**Task item**. Without including any images, reproduce each entry exactly.

**Data shown**.
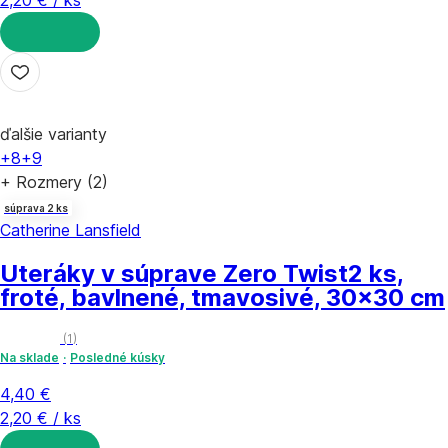
2,20 € / ks
DO KOŠÍKA
ďalšie varianty
+8
+9
+ Rozmery (2)
súprava 2 ks
Catherine Lansfield
Uteráky v súprave Zero Twist
2 ks,
froté, bavlnené, tmavosivé, 30x30 cm
(
1
)
Na sklade
Posledné kúsky
4,40 €
2,20 € / ks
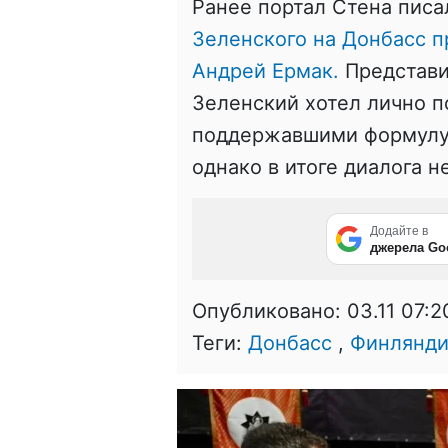
Ранее портал Стена писа
Зеленского на Донбасс 
Андрей Ермак.
Представит
Зеленский хотел лично п
поддержавшими формулу 
однако в итоге диалога н
Додайте в
джерела Go
Опубликовано:
03.11 07:2
Теги:
Донбасс
,
Финлянди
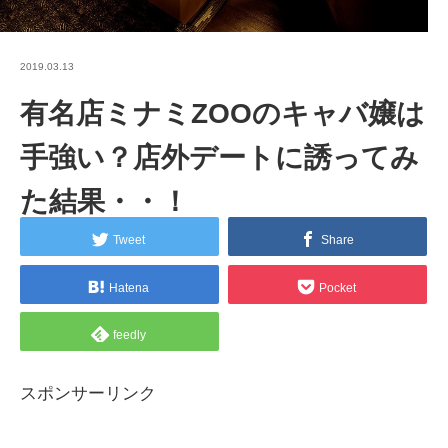
2019.03.13
有名店ミナミZOOのキャバ嬢は
手強い？店外デートに誘ってみ
た結果・・！
Tweet
Share
Hatena
Pocket
feedly
スポンサーリンク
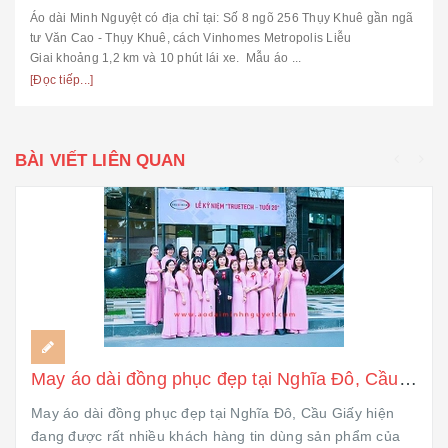
Áo dài Minh Nguyệt có địa chỉ tại: Số 8 ngõ 256 Thụy Khuê gần ngã
tư Văn Cao - Thụy Khuê, cách Vinhomes Metropolis Liễu
Giai khoảng 1,2 km và 10 phút lái xe. Mẫu áo ...
[Đọc tiếp...]
BÀI VIẾT LIÊN QUAN
May áo dài đồng phục đẹp tại Nghĩa Đô, Cầu Giấy
May áo dài đồng phục đẹp tại Nghĩa Đô, Cầu Giấy hiện
đang được rất nhiều khách hàng tin dùng sản phẩm của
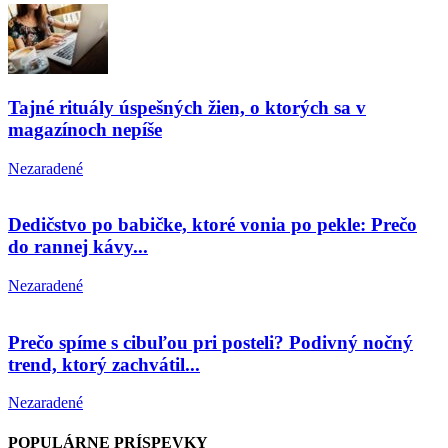
Tajné rituály úspešných žien, o ktorých sa v
magazínoch nepíše
Nezaradené
Dedičstvo po babičke, ktoré vonia po pekle: Prečo
do rannej kávy...
Nezaradené
Prečo spíme s cibuľou pri posteli? Podivný nočný
trend, ktorý zachvátil...
Nezaradené
POPULÁRNE PRÍSPEVKY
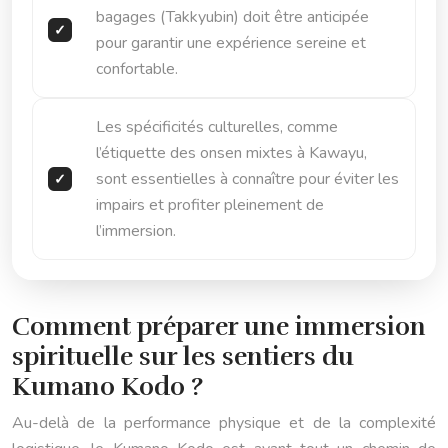
bagages (Takkyubin) doit être anticipée
pour garantir une expérience sereine et
confortable.
Les spécificités culturelles, comme
l’étiquette des onsen mixtes à Kawayu,
sont essentielles à connaître pour éviter les
impairs et profiter pleinement de
l’immersion.
Comment préparer une immersion
spirituelle sur les sentiers du
Kumano Kodo ?
Au-delà de la performance physique et de la complexité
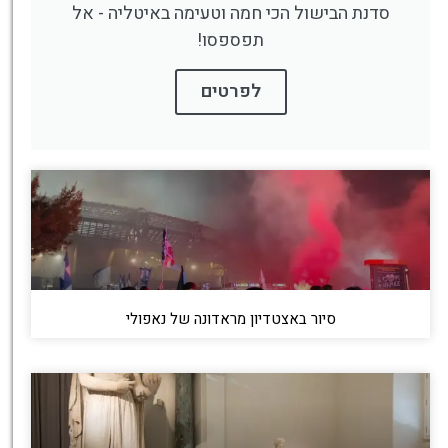
סדנת הבישול הכי חמה וטעימה באיטליה - אל
תפספסו!
לפרטים
סיור באצטדיון מראדונה של נאפולי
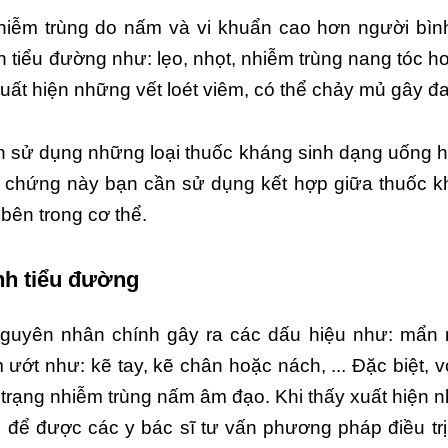
hiễm trùng do nấm và vi khuẩn cao hơn người bìn
 tiểu đường như: lẹo, nhọt, nhiễm trùng nang tóc h
uất hiện những vết loét viêm, có thể chảy mủ gây đ
ch sử dụng những loại thuốc kháng sinh dạng uống 
n chứng này bạn cần sử dụng kết hợp giữa thuốc k
 bên trong cơ thể.
nh tiểu đường
guyên nhân chính gây ra các dấu hiệu như: mẩn 
t như: kẽ tay, kẽ chân hoặc nách, ... Đặc biệt, v
h trạng nhiễm trùng nấm âm đạo. Khi thấy xuất hiện
để được các y bác sĩ tư vấn phương pháp điều trị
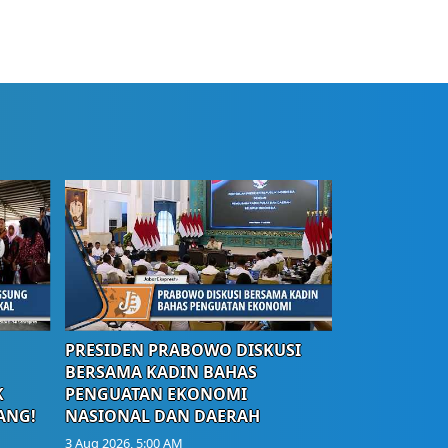
PRESIDEN PRABOWO DISKUSI
BERSAMA KADIN BAHAS
K
PENGUATAN EKONOMI
ANG!
NASIONAL DAN DAERAH
3 Aug 2026, 5:00 AM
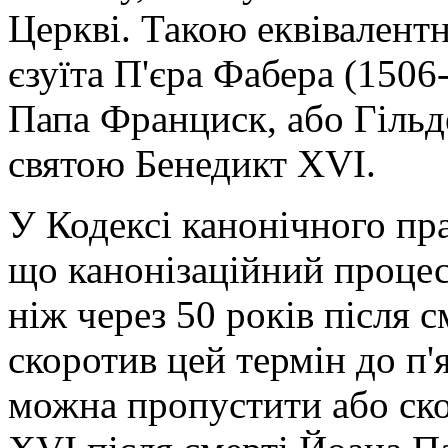
Церкві. Такою еквівалент
єзуїта П'єра Фабера (1506
Папа Франциск, або Гільде
святою Бенедикт XVI.
У Кодексі канонічного пра
що канонізаційний процес
ніж через 50 років після 
скоротив цей термін до п'я
можна пропустити або ско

**Solution**.
2,20 € / ks
DO KOŠÍKA
ďalšie varianty
+8
+9
+ Rozmery (2)
súprava 2 ks
Catherine Lansfield
Uteráky v súprave Zero Twist
2 ks,
froté, bavlnené, tmavosivé, 30x30 cm
(
1
)
Na sklade
Posledné kúsky
4,40 €
2,20 € / ks
Ранее портал Стена писа
Зеленского на Донбасс 
Андрей Ермак.
Представит
Зеленский хотел лично п
поддержавшими формулу 
однако в итоге диалога н
Додайте в
джерела Go
Опубликовано:
03.11 07:2
Теги:
Донбасс
,
Финлянди
2019.03.13
有名店ミナミZOOのキャバ嬢は
手強い？店外デートに誘ってみ
た結果・・！
Tweet
Share
Hatena
Pocket
feedly
スポンサーリンク
Áo dài Minh Nguyệt có địa chỉ tại: Số 8 ngõ 256 Thụy Khuê gần ngã
tư Văn Cao - Thụy Khuê, cách Vinhomes Metropolis Liễu
Giai khoảng 1,2 km và 10 phút lái xe. Mẫu áo ...
[Đọc tiếp...]
BÀI VIẾT LIÊN QUAN
May áo dài đồng phục đẹp tại Nghĩa Đô, Cầu Giấy
May áo dài đồng phục đẹp tại Nghĩa Đô, Cầu Giấy hiện
đang được rất nhiều khách hàng tin dùng sản phẩm của
Tajné rituály úspešných žien, o ktorých sa v
magazínoch nepíše
Nezaradené
Dedičstvo po babičke, ktoré vonia po pekle: Prečo
do rannej kávy...
Nezaradené
Prečo spíme s cibuľou pri posteli? Podivný nočný
trend, ktorý zachvátil...
Nezaradené
POPULÁRNE PRÍSPEVKY
bagages (Takkyubin) doit être anticipée
pour garantir une expérience sereine et
confortable.
Les spécificités culturelles, comme
l’étiquette des onsen mixtes à Kawayu,
sont essentielles à connaître pour éviter les
impairs et profiter pleinement de
l’immersion.
Comment préparer une immersion
spirituelle sur les sentiers du
Kumano Kodo ?
Au-delà de la performance physique et de la complexité
סדנת הבישול הכי חמה וטעימה באיטליה - אל
תפספסו!
לפרטים
סיור באצטדיון מראדונה של נאפולי
hiễm trùng do nấm và vi khuẩn cao hơn người bìn
 tiểu đường như: lẹo, nhọt, nhiễm trùng nang tóc h
uất hiện những vết loét viêm, có thể chảy mủ gây đ
ch sử dụng những loại thuốc kháng sinh dạng uống 
n chứng này bạn cần sử dụng kết hợp giữa thuốc k
 bên trong cơ thể.
nh tiểu đường
guyên nhân chính gây ra các dấu hiệu như: mẩn 
t như: kẽ tay, kẽ chân hoặc nách, ... Đặc biệt, v
h trạng nhiễm trùng nấm âm đạo. Khi thấy xuất hiện
để được các y bác sĩ tư vấn phương pháp điều trị
PRESIDEN PRABOWO DISKUSI
BERSAMA KADIN BAHAS
K
PENGUATAN EKONOMI
ANG!
NASIONAL DAN DAERAH
3 Aug 2026, 5:00 AM
Церкві. Такою еквівалент
єзуїта П'єра Фабера (1506
Папа Франциск, або Гільде
святою Бенедикт XVI.
У Кодексі канонічного пра
що канонізаційний процес
ніж через 50 років після 
скоротив цей термін до п'я
можна пропустити або ско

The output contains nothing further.